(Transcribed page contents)

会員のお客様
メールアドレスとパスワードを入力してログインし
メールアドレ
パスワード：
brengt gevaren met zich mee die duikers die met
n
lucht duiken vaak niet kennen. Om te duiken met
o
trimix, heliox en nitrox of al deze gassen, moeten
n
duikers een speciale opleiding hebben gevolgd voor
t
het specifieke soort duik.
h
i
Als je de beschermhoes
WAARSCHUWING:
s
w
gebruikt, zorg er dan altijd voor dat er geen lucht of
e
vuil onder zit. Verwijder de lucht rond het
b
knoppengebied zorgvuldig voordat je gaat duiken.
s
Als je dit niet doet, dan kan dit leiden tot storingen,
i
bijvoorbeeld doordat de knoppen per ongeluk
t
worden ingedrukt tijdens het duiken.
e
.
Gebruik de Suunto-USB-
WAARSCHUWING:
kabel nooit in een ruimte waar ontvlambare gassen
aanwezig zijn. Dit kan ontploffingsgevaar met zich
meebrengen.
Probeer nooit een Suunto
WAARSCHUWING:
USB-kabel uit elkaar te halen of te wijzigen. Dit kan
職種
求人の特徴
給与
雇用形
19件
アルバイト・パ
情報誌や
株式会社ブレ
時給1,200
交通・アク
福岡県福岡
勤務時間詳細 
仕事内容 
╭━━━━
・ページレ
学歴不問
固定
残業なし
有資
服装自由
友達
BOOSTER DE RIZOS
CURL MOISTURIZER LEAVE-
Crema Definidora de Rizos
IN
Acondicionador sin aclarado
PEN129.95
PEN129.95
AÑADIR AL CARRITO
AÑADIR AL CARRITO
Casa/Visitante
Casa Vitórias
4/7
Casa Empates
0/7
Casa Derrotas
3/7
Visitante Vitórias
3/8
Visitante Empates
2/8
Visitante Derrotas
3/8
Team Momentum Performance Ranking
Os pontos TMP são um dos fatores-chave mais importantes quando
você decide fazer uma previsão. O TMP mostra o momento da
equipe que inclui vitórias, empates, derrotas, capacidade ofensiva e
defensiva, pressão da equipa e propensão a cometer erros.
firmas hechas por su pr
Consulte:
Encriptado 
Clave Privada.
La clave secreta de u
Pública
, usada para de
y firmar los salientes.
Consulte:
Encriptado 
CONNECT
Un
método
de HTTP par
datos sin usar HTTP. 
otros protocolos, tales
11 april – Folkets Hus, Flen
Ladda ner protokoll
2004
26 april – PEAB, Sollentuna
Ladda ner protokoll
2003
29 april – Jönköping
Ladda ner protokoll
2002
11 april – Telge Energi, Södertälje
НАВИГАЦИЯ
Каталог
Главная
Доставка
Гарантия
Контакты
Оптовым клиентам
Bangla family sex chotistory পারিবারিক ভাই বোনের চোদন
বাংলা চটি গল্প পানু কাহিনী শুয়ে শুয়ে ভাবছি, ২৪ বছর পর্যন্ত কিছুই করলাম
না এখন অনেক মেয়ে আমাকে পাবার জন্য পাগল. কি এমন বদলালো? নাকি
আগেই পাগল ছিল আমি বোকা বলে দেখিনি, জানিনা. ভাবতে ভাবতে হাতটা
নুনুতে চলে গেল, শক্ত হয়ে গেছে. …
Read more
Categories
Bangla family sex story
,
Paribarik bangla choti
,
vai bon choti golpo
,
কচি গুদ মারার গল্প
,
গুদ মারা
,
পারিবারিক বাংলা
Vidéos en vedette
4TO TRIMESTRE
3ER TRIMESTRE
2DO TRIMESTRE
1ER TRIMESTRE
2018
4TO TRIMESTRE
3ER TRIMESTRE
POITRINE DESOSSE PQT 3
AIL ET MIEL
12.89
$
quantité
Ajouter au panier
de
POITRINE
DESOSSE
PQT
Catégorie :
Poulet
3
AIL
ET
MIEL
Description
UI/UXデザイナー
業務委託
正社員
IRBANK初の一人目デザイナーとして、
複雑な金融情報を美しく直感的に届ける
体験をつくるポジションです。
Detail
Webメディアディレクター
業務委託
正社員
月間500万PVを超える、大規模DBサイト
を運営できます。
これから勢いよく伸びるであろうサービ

How to complete this task - Once you have read the records above, please copy them out exactly.

Exercise output -
会員のお客様
メールアドレスとパスワードを入力してログインし
メールアドレ
パスワード：
brengt gevaren met zich mee die duikers die met
n
lucht duiken vaak niet kennen. Om te duiken met
o
trimix, heliox en nitrox of al deze gassen, moeten
n
duikers een speciale opleiding hebben gevolgd voor
t
het specifieke soort duik.
h
i
Als je de beschermhoes
WAARSCHUWING:
s
w
gebruikt, zorg er dan altijd voor dat er geen lucht of
e
vuil onder zit. Verwijder de lucht rond het
b
knoppengebied zorgvuldig voordat je gaat duiken.
s
Als je dit niet doet, dan kan dit leiden tot storingen,
i
bijvoorbeeld doordat de knoppen per ongeluk
t
worden ingedrukt tijdens het duiken.
e
.
Gebruik de Suunto-USB-
WAARSCHUWING:
kabel nooit in een ruimte waar ontvlambare gassen
aanwezig zijn. Dit kan ontploffingsgevaar met zich
meebrengen.
Probeer nooit een Suunto
WAARSCHUWING:
USB-kabel uit elkaar te halen of te wijzigen. Dit kan
職種
求人の特徴
給与
雇用形
19件
アルバイト・パ
情報誌や
株式会社ブレ
時給1,200
交通・アク
福岡県福岡
勤務時間詳細 
仕事内容 
╭━━━━
・ページレ
学歴不問
固定
残業なし
有資
服装自由
友達
BOOSTER DE RIZOS
CURL MOISTURIZER LEAVE-
Crema Definidora de Rizos
IN
Acondicionador sin aclarado
PEN129.95
PEN129.95
AÑADIR AL CARRITO
AÑADIR AL CARRITO
Casa/Visitante
Casa Vitórias
4/7
Casa Empates
0/7
Casa Derrotas
3/7
Visitante Vitórias
3/8
Visitante Empates
2/8
Visitante Derrotas
3/8
Team Momentum Performance Ranking
Os pontos TMP são um dos fatores-chave mais importantes quando
você decide fazer uma previsão. O TMP mostra o momento da
equipe que inclui vitórias, empates, derrotas, capacidade ofensiva e
defensiva, pressão da equipa e propensão a cometer erros.
firmas hechas por su pr
Consulte:
Encriptado 
Clave Privada.
La clave secreta de u
Pública
, usada para de
y firmar los salientes.
Consulte:
Encriptado 
CONNECT
Un
método
de HTTP par
datos sin usar HTTP. 
otros protocolos, tales
11 april – Folkets Hus, Flen
Ladda ner protokoll
2004
26 april – PEAB, Sollentuna
Ladda ner protokoll
2003
29 april – Jönköping
Ladda ner protokoll
2002
11 april – Telge Energi, Södertälje
НАВИГАЦИЯ
Каталог
Главная
Доставка
Гарантия
Контакты
Оптовым клиентам
Bangla family sex chotistory পারিবারিক ভাই বোনের চোদন
বাংলা চটি গল্প পানু কাহিনী শুয়ে শুয়ে ভাবছি, ২৪ বছর পর্যন্ত কিছুই করলাম
না এখন অনেক মেয়ে আমাকে পাবার জন্য পাগল. কি এমন বদলালো? নাকি
আগেই পাগল ছিল আমি বোকা বলে দেখিনি, জানিনা. ভাবতে ভাবতে হাতটা
নুনুতে চলে গেল, শক্ত হয়ে গেছে. …
Read more
Categories
Bangla family sex story
,
Paribarik bangla choti
,
vai bon choti golpo
,
কচি গুদ মারার গল্প
,
গুদ মারা
,
পারিবারিক বাংলা
Vidéos en vedette
4TO TRIMESTRE
3ER TRIMESTRE
2DO TRIMESTRE
1ER TRIMESTRE
2018
4TO TRIMESTRE
3ER TRIMESTRE
POITRINE DESOSSE PQT 3
AIL ET MIEL
12.89
$
quantité
Ajouter au panier
de
POITRINE
DESOSSE
PQT
Catégorie :
Poulet
3
AIL
ET
MIEL
Description
UI/UXデザイナー
業務委託
正社員
IRBANK初の一人目デザイナーとして、
複雑な金融情報を美しく直感的に届ける
体験をつくるポジションです。
Detail
Webメディアディレクター
業務委託
正社員
月間500万PVを超える、大規模DBサイト
を運営できます。
これから勢いよく伸びるであろうサービ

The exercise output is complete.